It appears that only my Virtualmin Pro XEN VM is affected by this. There are no such errors on the other two VMs (which have much less work to do). Also, everything on the host appears to be working fine. The guest locking up is a Debian x64 with 6 cores assigned to it.
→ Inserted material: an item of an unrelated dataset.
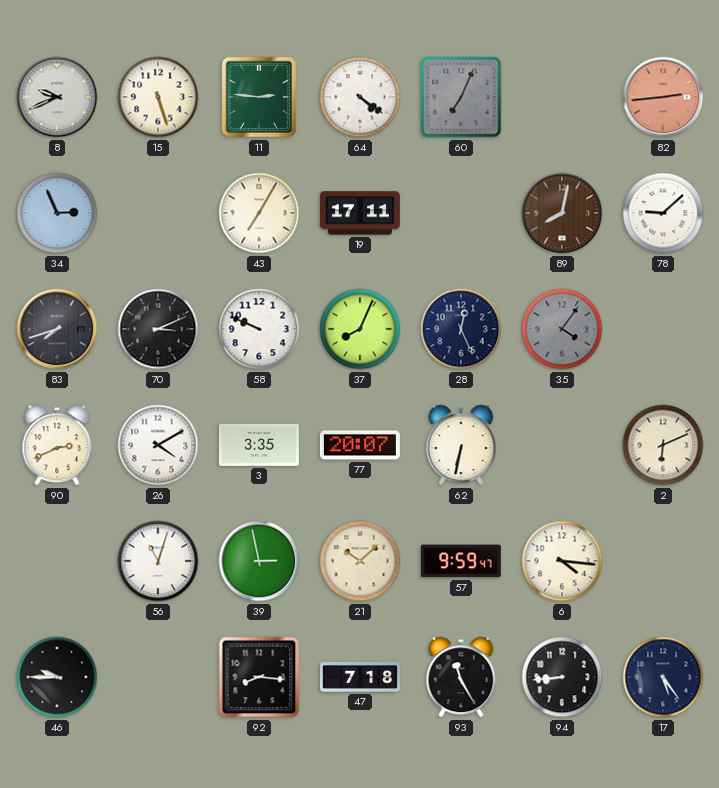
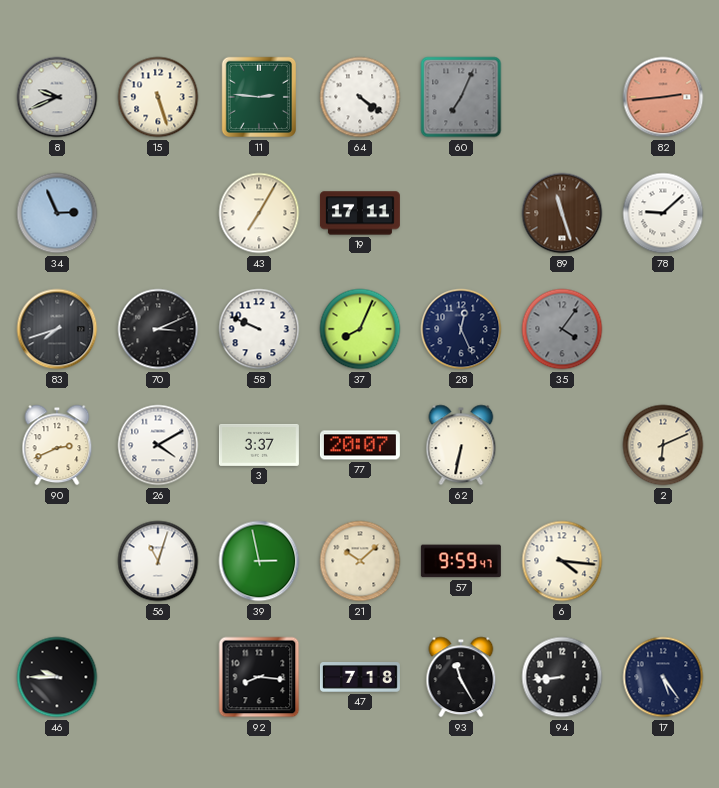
89: 8:02 -> 11:27
3: 3:35 -> 3:37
The host system has a Xeon processor with 4 corse + HT.

odd, my previous post seems empty, but when i click edit on it i can see what i wrote. can you see the message? anyhoo, in short: in the domU affected by lockups (sporadic very high load) i had messages in kern.log about the CPUs locking up for 61s and the clocksource going backwards. i now followed workaround 1 from http://wiki.debian.org/Xen#A.27clocksource.2BAC8-0.3ATimewentbackwards.27 and hope that the problem will go away...

did not help

top - 12:11:08 up 11:20,  2 users,  load average: 86.39, 63.43, 31.50
Tasks: 594 total,   1 running, 593 sleeping,   0 stopped,   0 zombie
Cpu(s):  0.4%us,  0.3%sy,  0.0%ni, 66.7%id, 32.6%wa,  0.0%hi,  0.0%si,  0.1%st
Mem:   2621656k total,  2597228k used,    24428k free,     1752k buffers
Swap:  8388600k total,  2459132k used,  5929468k free,   470856k cached

vm is so slow it is barely useable

top - 12:14:10 up 11:23,  2 users,  load average: 123.23, 87.39, 46.30
Tasks: 686 total,   1 running, 675 sleeping,   0 stopped,  10 zombie
Cpu(s):  0.4%us,  0.3%sy,  0.0%ni,  0.0%id, 95.8%wa,  0.0%hi,  0.0%si,  3.4%st
Mem:   2621656k total,  2599068k used,    22588k free,     2064k buffers
Swap:  8388600k total,  2929420k used,  5459180k free,   412108k cached

i'm getting desperate, i can't afford to kill the vm several times a day :(

If you like, I could login to the VM myself and see what is using up so much IO time.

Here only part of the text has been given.